With the exception of two patients, chest CT scans did not provide any further clues to the source of bleeding. Although the data are limited, our observation is in agreement with that by Brinson et al. [10] in their review of cystic fibrosis patients who had bronchial artery embolization for hemoptysis. We share their view that chest CT scanning should be reserved for those patients whose symptoms and chest radiographs are not helpful. In our study, none of the three patients whose bleeding sites were localized only by bronchoscopy had CT scans of the chest. We do not know whether or not chest CT scanning would have been helpful in any of these three patients. Nevertheless, given its noninvasive nature, chest CT scanning should probably be considered before subjecting patients to fiberoptic bronchoscopy.
In conclusion, we advocate using radiographic studies to guide the approach to bronchial artery embolization in patients with a known cause of hemoptysis who do not need bronchoscopic airway management.

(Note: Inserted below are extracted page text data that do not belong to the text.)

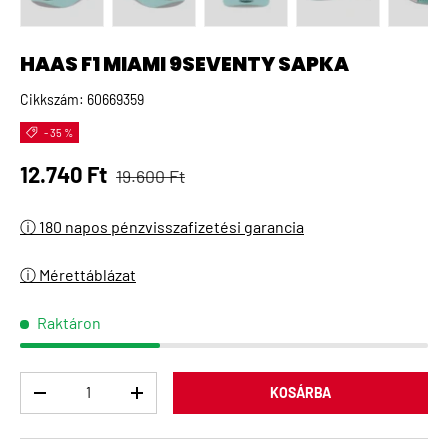
A(z) 1 kép betöltése galéria nézetben
A(z) 2 kép betöltése galéria nézetben
A(z) 3 kép betöltése galéria 
A(z) 4 kép betö
A(
HAAS F1 MIAMI 9SEVENTY SAPKA
Cikkszám:
60669359
- 35 %
Normál ár
Eladási ár
12.740 Ft
19.600 Ft
ⓘ 180 napos pénzvisszafizetési garancia
ⓘ Mérettáblázat
Raktáron
Menny
KOSÁRBA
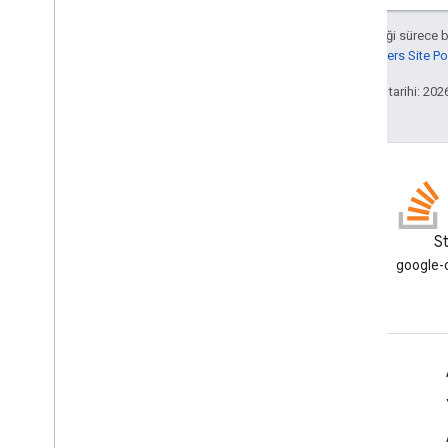
Aksi belirtilmediği sürece 
Google Developers Site Poli
Son güncelleme tarihi: 202
Blog
S
Google Workspace Developers
google-c
blogunu okuyun
Geliştiriciler için Google Workspace
Platforma genel bakış
Geliştirici ürünleri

Bronchoscopy should be reserved for those patients in whom the bleeding site cannot be located by radiographic methods (Fig. 7). This recommendation does not obviate the need for bronchoscopic evaluation (flexible or rigid bronchoscopy) in patients in whom the underlying cause of hemoptysis is not reasonably clear or in whom life-saving airway tamponade is needed. In addition, given the dire consequences of surgical intervention if performed on the wrong side, fiberoptic bronchoscopy verification of the bleeding source before surgery would be prudent.